Return all lines of the data in which the string "sans" occurs.

- Opening Delimiter -

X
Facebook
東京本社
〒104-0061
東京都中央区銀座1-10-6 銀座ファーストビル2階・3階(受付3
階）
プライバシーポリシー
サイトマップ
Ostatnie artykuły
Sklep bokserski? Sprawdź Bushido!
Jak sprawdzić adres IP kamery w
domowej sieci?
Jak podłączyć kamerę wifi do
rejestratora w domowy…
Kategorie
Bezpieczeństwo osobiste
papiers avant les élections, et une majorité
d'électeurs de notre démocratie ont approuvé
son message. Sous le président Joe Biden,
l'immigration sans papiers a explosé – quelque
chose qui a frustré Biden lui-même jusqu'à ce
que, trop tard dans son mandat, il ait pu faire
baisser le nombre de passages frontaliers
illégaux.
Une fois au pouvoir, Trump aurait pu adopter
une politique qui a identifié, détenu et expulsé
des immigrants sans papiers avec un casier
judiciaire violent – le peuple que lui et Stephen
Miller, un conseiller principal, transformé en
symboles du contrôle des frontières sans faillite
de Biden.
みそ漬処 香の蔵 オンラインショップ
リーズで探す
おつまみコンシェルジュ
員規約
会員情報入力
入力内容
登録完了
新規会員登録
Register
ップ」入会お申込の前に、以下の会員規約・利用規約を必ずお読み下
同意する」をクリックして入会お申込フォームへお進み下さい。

- Closing Delimiter -
- Opening Delimiter -

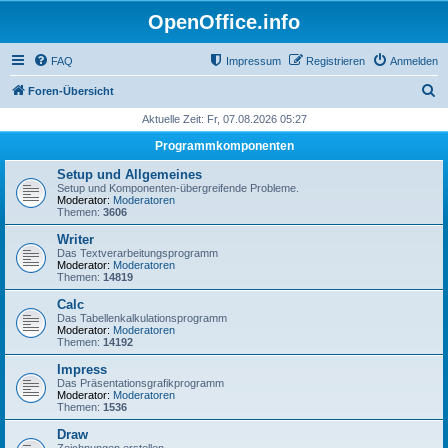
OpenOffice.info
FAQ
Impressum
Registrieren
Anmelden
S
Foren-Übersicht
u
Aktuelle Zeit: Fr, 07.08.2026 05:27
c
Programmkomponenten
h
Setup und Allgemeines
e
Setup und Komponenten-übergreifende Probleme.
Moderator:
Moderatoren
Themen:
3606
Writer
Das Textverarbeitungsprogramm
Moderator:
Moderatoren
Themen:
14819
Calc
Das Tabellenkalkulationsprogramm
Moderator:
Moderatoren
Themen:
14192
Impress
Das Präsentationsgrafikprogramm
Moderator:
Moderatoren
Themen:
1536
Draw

- Closing Delimiter -
- Opening Delimiter -

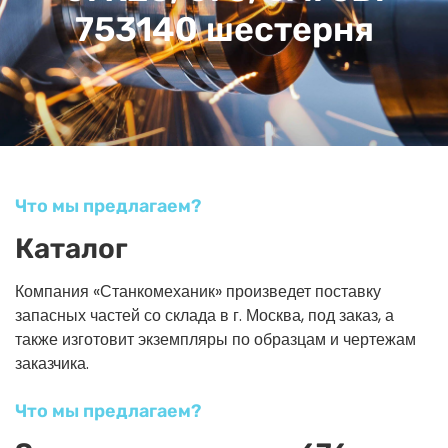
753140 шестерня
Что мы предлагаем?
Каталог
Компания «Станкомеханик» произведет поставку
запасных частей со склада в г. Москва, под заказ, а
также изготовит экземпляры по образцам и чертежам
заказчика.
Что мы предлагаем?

- Closing Delimiter -

• EXERCISE SOLUTION
l'immigration sans papiers a explosé – quelque
des immigrants sans papiers avec un casier
symboles du contrôle des frontières sans faillite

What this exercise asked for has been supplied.